#### [ASSIGNMENT]
Across all entries below, how many lines include "административного"? Answer with the number alone.
*** Opening of SUPPLIED MATERIAL ***
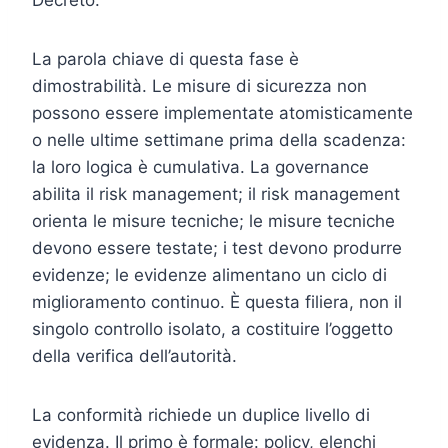
La parola chiave di questa fase è
dimostrabilità. Le misure di sicurezza non
possono essere implementate atomisticamente
o nelle ultime settimane prima della scadenza:
la loro logica è cumulativa. La governance
abilita il risk management; il risk management
orienta le misure tecniche; le misure tecniche
devono essere testate; i test devono produrre
evidenze; le evidenze alimentano un ciclo di
miglioramento continuo. È questa filiera, non il
singolo controllo isolato, a costituire l’oggetto
della verifica dell’autorità.
La conformità richiede un duplice livello di
evidenza. Il primo è formale: policy, elenchi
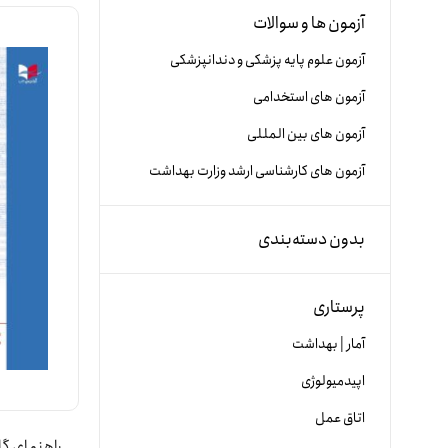
آزمون ها و سوالات
آزمون علوم پایه پزشکی و دندانپزشکی
آزمون های استخدامی
آزمون های بین المللی
آزمون های کارشناسی ارشد وزارت بهداشت
بدون دسته‌بندی
پرستاری
آمار | بهداشت
اپیدمیولوژی
اتاق عمل
راهنمای گام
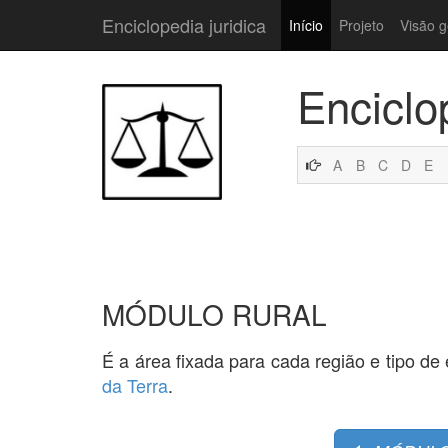
Enciclopedia juridica
Início
Projeto
Visão g
Enciclo
A
B
C
D
E
MÓDULO RURAL
É a área fixada para cada região e tipo 
da Terra
.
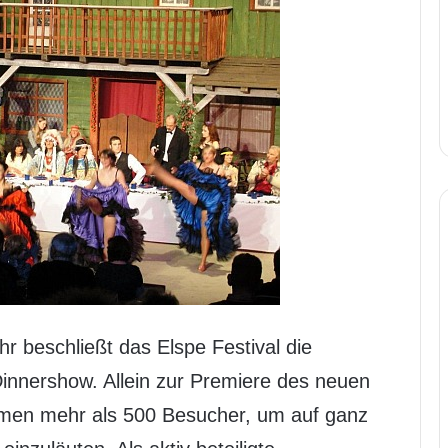
r beschließt das Elspe Festival die
Dinnershow. Allein zur Premiere des neuen
men mehr als 500 Besucher, um auf ganz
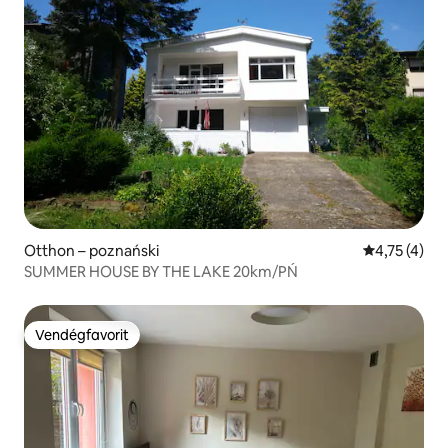
Otthon – poznański
Átlagos érté
4,75 (4)
SUMMER HOUSE BY THE LAKE 20km/PŃ
Vendégfavorit
Vendégfavorit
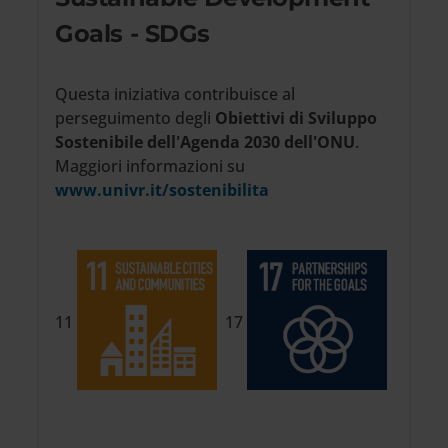
Goals - SDGs
Questa iniziativa contribuisce al
perseguimento degli
Obiettivi di Sviluppo
Sostenibile dell'Agenda 2030 dell'ONU
.
Maggiori informazioni su
www.univr.it/sostenibilita
11
17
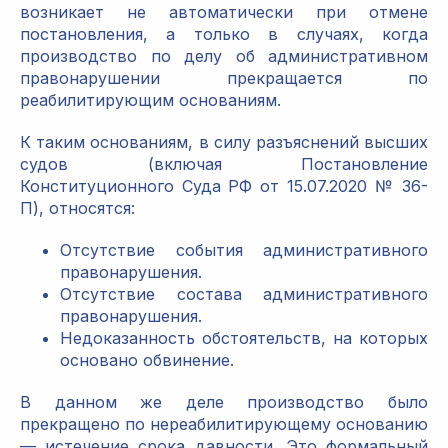
возникает не автоматически при отмене
постановления, а только в случаях, когда
производство по делу об административном
правонарушении прекращается по
реабилитирующим основаниям.
К таким основаниям, в силу разъяснений высших
судов (включая Постановление
Конституционного Суда РФ от 15.07.2020 № 36-
П), относятся:
Отсутствие события административного
правонарушения.
Отсутствие состава административного
правонарушения.
Недоказанность обстоятельств, на которых
основано обвинение.
В данном же деле производство было
прекращено по нереабилитирующему основанию
— истечение срока давности. Это формальный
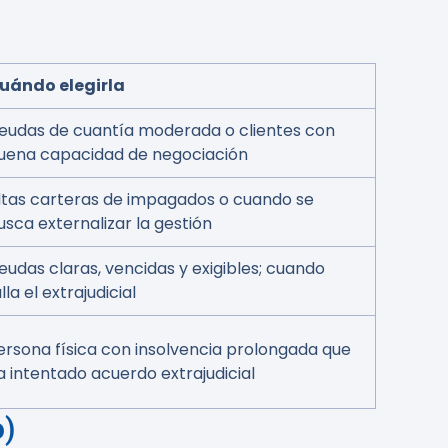
uándo elegirla
eudas de cuantía moderada o clientes con
uena capacidad de negociación
ltas carteras de impagados o cuando se
usca externalizar la gestión
eudas claras, vencidas y exigibles; cuando
lla el extrajudicial
ersona física con insolvencia prolongada que
a intentado acuerdo extrajudicial
o)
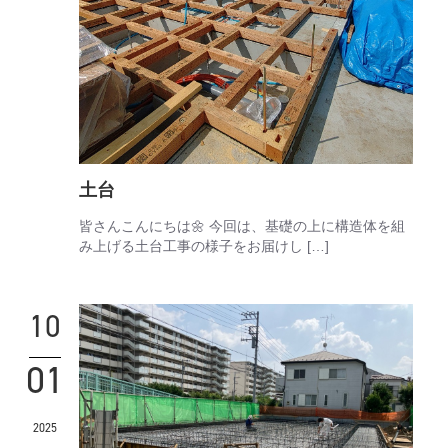
土台
皆さんこんにちは🌼 今回は、基礎の上に構造体を組
み上げる土台工事の様子をお届けし […]
10
01
2025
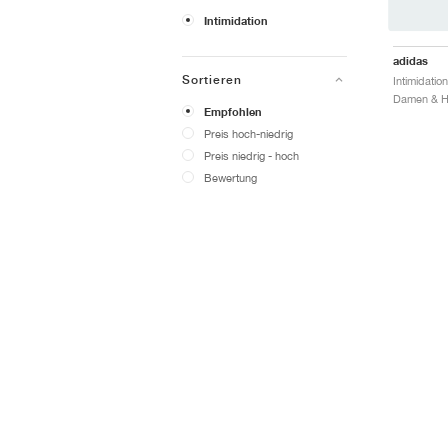
Intimidation
adidas
Sortieren
Empfohlen
Preis hoch-niedrig
Preis niedrig - hoch
Bewertung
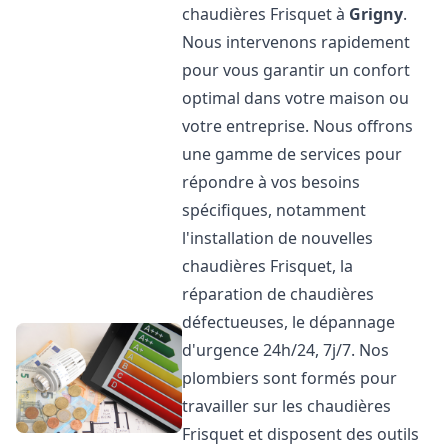
chaudières Frisquet à
Grigny
.
Nous intervenons rapidement
pour vous garantir un confort
optimal dans votre maison ou
votre entreprise. Nous offrons
une gamme de services pour
répondre à vos besoins
spécifiques, notamment
l'installation de nouvelles
chaudières Frisquet, la
réparation de chaudières
défectueuses, le dépannage
d'urgence 24h/24, 7j/7. Nos
plombiers sont formés pour
travailler sur les chaudières
Frisquet et disposent des outils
*** Close of SUPPLIED MATERIAL ***
#### [OUTPUT FOR THIS TASK]
2